Consta que existe na Receita Federal um certo Grupo de Inteligência. Pelo que já vimos, isso é uma ofensa aos não integrantes de grupo, presumidamente não inteligentes ou burros como se dizia antigamente.

Pois bem, esse tal GI seria o encarregado de trabalhos especiais, seja lá o que isso possa significar. Aí é que está o perigo.

Já houve um caso bastante rumoroso (vazou para a imprensa apesar do sigilo legal) onde fiscais resolveram arbitrar preço de veículos importados com base em preços obtidos em lojas varejistas do país de origem. Ninguém precisa ser muito inteligente para perceber que o preço de qualquer coisa no varejo é sempre maior do que preço dessa mesma coisa que tenha sido adquirida por contrato objeto de volumosa quantidade. E que na exportação não incidem os impostos internos, o que reduz o preço da mercadoria exportada.

Nesse caso o contribuinte defendeu-se e obteve julgamento favorável já na primeira instância administrativa. Foi uma vitória? Claro que não! Afinal teve que pagar os honorários de seus advogados e durante os dois anos em que discutiu o assunto ficou sem crédito, sem poder produzir, o que acabou com sua empresa. Os fiscais que fizeram aquelas besteiras todas já estão devidamente aposentados, recebendo seus confortáveis proventos (que todos pagamos) e ao que sei pelo menos um deles desfila por aí de consultor. Certamente não de consultor de inteligência.

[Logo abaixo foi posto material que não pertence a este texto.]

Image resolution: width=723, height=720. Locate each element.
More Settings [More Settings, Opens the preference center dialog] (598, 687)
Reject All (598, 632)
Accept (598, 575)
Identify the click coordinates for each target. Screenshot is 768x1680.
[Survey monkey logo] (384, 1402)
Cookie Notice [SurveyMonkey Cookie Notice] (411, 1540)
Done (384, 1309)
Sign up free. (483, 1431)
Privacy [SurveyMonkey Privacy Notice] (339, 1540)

Todas estas considerações são necessárias para que possamos adquirir o hábito de receber com muitas reservas as denúncias de que o fisco descobriu um foco de sonegação, encontrou fraudadores ou interditou empresa que praticava ilícito. Muitas vezes o fisco está a agir de forma insana.

Qualquer atuação fazendária que se faça ao arrepio da lei deve ser rechaçada.

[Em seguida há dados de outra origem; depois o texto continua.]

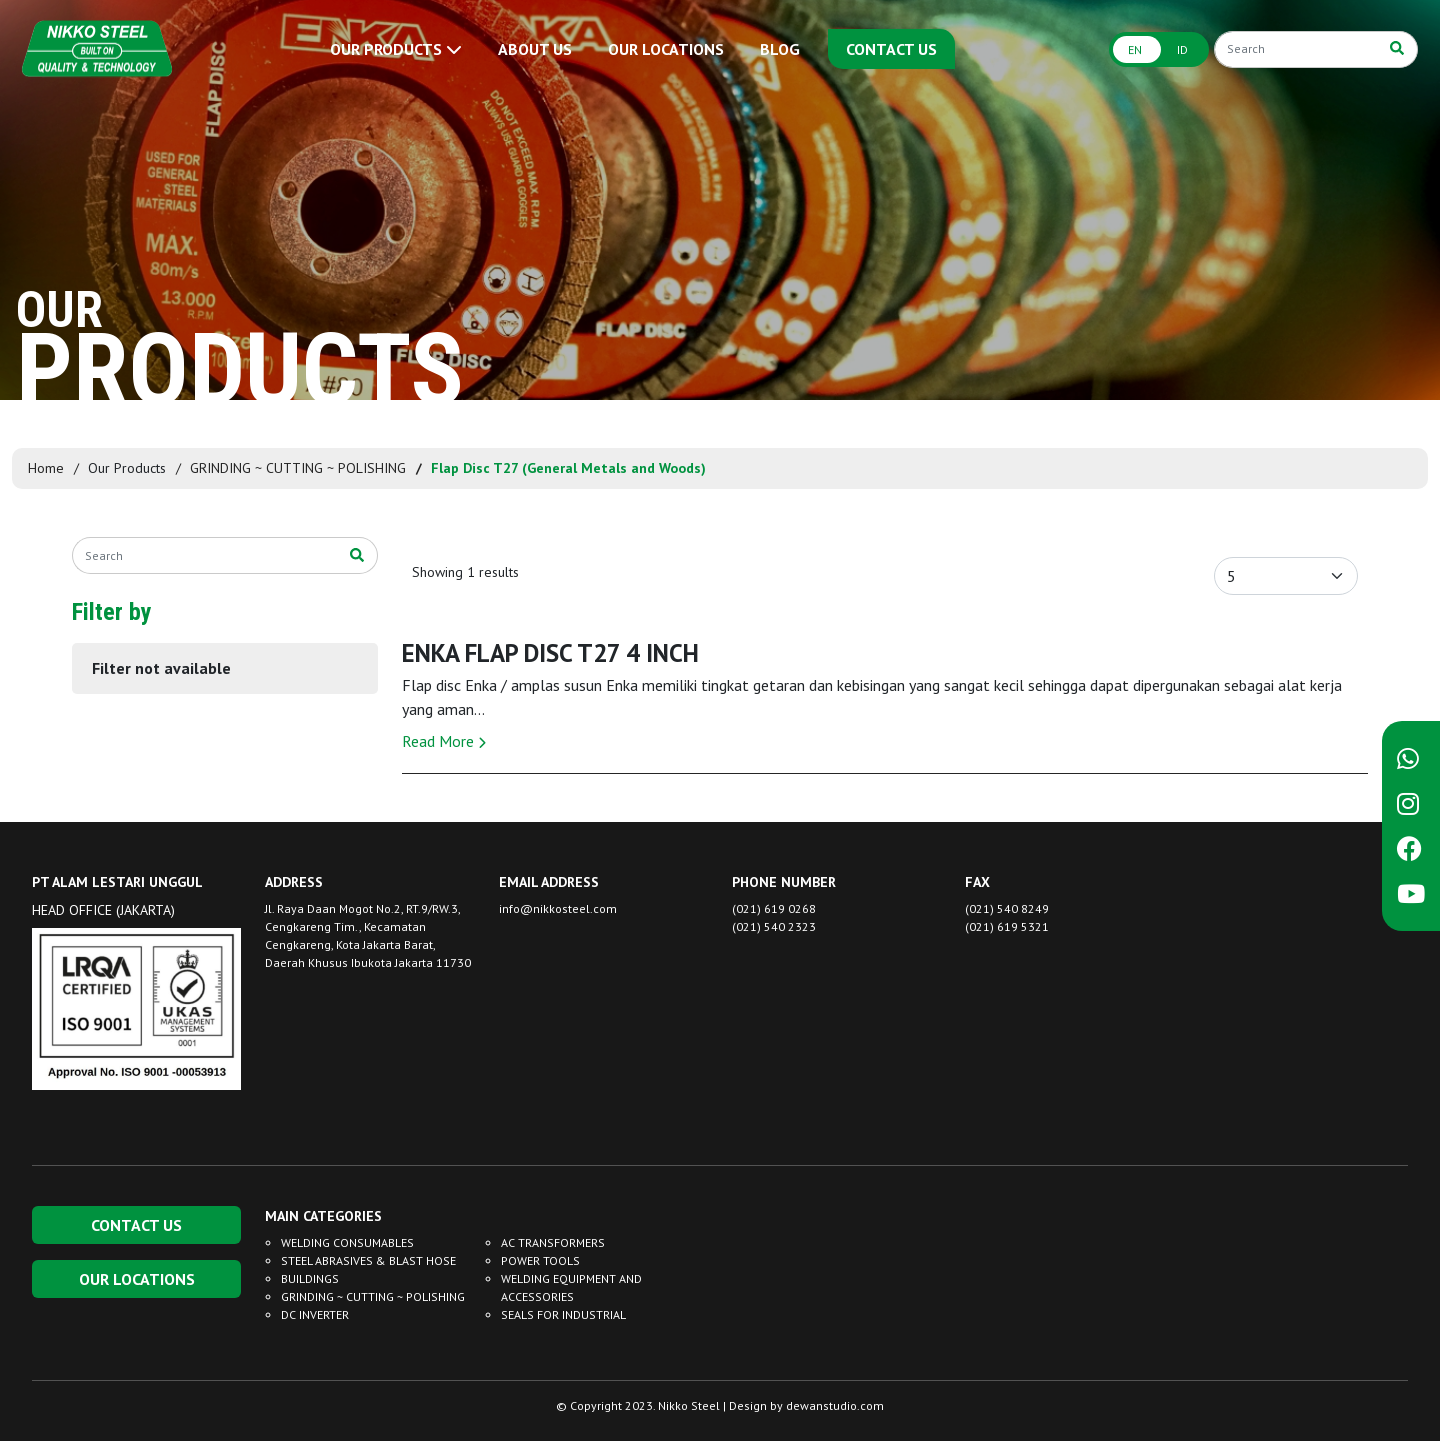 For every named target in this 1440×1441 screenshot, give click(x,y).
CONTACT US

Com esses terroristas fazendários na adianta dialogo, senão através das medidas judiciais. E como eles costumam tentar retardar o cumprimento da decisão, que se peticione pelo indiciamento da desobediência.

Aquelas portarias, instruções, ordens de serviço, etc., que são atos administrativos, já foram muito bem analisados por Rui Barbosa :

“Essa presunpção de terem, de ordinário, razão contra o resto do mundo,nenhuma lei a reconhece à Fazenda, ao Governo ou ao Estado. Antes, se admissível fosse qualquer presumpção, havia de ser em sentido contrário. Pois essas entidades são as mais irresponsáveis, as que mais abundam em meios de corromper, as que exercem as perseguições,administrativas, políticas e policiais, as que, demitindo funcionários indemissíveis, rasgando contratos solenes, consumando lesões de toda a ordem (por não serem os perpetradores de taes atentados os que por eles pagam), acumulam, continuadamente sobre o Tesouro Público, terríveis responsabilidades.” (Oração aos Moços, Rio, 1932).

 

Raul Haidar é advogado tributarista, ex-presidente do Tribunal de Ética e Disciplina da OAB-SP e integrante do Conselho Editorial da revista ConJur.